- **Extracted page text data**:
::::::::::
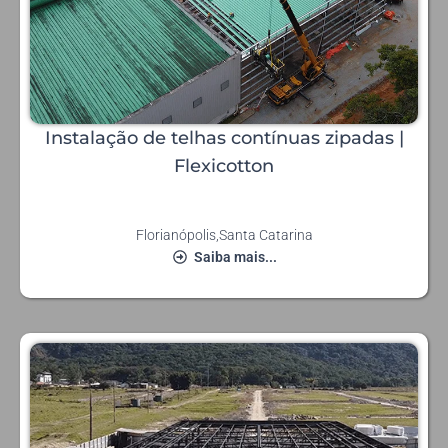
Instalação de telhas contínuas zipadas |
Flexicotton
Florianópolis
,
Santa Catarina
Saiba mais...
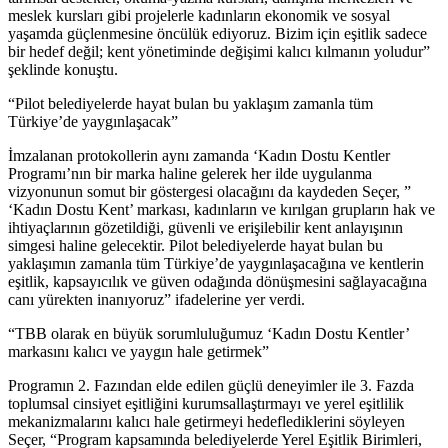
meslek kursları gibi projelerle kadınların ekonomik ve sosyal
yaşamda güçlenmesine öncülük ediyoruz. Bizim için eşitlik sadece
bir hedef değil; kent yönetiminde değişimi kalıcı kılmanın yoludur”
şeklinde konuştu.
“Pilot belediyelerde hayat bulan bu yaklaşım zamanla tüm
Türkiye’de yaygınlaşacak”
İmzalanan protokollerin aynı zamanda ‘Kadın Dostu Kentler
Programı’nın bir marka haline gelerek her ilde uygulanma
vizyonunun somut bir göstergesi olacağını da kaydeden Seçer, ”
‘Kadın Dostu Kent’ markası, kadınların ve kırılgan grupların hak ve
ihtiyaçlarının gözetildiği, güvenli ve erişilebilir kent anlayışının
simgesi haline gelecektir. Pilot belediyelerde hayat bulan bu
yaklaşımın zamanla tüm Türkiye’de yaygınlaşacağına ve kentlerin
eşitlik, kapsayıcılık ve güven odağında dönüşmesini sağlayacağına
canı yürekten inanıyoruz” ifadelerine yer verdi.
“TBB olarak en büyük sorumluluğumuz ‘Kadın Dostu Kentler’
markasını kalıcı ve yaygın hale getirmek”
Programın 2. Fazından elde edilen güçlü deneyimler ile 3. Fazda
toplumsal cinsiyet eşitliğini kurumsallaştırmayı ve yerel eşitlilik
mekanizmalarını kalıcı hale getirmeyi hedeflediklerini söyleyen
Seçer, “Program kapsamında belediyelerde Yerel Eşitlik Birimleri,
::::::::::
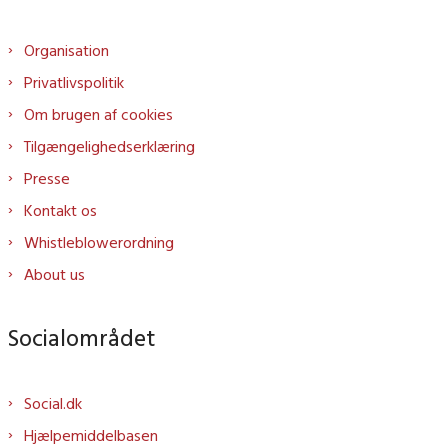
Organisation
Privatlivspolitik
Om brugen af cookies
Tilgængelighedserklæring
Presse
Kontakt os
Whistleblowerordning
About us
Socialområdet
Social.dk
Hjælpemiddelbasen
::::::::::
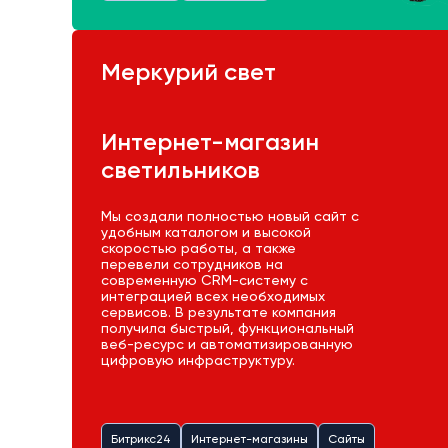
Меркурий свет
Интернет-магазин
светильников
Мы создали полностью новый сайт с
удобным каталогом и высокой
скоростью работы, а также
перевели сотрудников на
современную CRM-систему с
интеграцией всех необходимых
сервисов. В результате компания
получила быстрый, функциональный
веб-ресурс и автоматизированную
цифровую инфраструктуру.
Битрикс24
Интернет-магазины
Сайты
::::::::::
- **Assignment**: Your answer should consist of the lines above between those holding "Instalação de telhas contínuas zipadas |" and "şeklinde konuştu.", inclusive, reproduced word for word and without pictures.

- **Solved problem**:
Instalação de telhas contínuas zipadas |
Flexicotton
Florianópolis
,
Santa Catarina
Saiba mais...
meslek kursları gibi projelerle kadınların ekonomik ve sosyal
yaşamda güçlenmesine öncülük ediyoruz. Bizim için eşitlik sadece
bir hedef değil; kent yönetiminde değişimi kalıcı kılmanın yoludur”
şeklinde konuştu.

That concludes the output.